Read Shard format#

The Read Shard has the following structure:

  • bytes [0, SHARD_OFFSET_MAGIC[: The shard magic

  • bytes [SHARD_OFFSET_MAGIC, objects_position[: The header (shard_header_t)

  • bytes [objects_position, index_position[: objects_count times the size of the object (u_int64_t) followed by the content of the object

  • bytes [index_position, hash_position[: An array of index entries. The size of the array is provided by cmph_size after building the hash function. An index entry is made of the key (of SHARD_KEY_LEN bytes) and the object position (u_int64_t) in the range [objects_position, index_position[. If the object position is UINT64_MAX, this means the object has been deleted.

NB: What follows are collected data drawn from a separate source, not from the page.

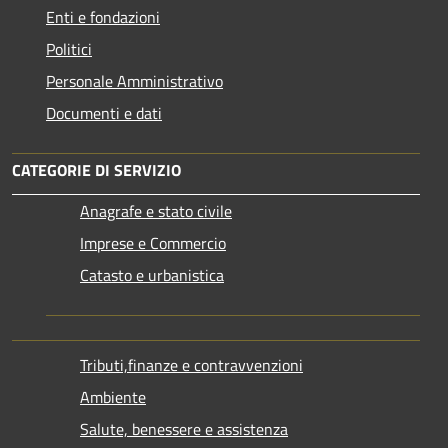
Enti e fondazioni
Politici
Personale Amministrativo
Documenti e dati
CATEGORIE DI SERVIZIO
Anagrafe e stato civile
Imprese e Commercio
Catasto e urbanistica
Tributi,finanze e contravvenzioni
Ambiente
Salute, benessere e assistenza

  • bytes [hash_position, …[: The hash function, as written by cmph_dump

In more details:

Section

pos

description (length)

SHARD_MAGIC

0

SHARD_OFFSET_MAGIC (32)

header

32

Header (56)

version

uint64_t (8)

objects_count

uint64_t (8)

objects_position <op>

uint64_t (8)

objects_size

uint64_t (8)

index_position <ip>

uint64_t (8)

index_size

uint64_t (8)

hash_position <hp>

uint64_t (8)

Objects

<op>

object0 size

uint64_t (8)

object0 data

bytes (<object0 size>)

object1 size

uint64_t (8)

object1 data

bytes (<object1 size>

Index

<ip>

object0 key

SHARD_KEY_LEN (32)

object0 offset

uint64_t (8)

Hash map

<hp>

hash function

<as written by cmph_dump>

SHARD_MAGIC is the constant SWHShard (with \x00 padding to 32 characters).

Index entries for deleted content are using the special value {key=\x00...\x00, offset=2**64-1}.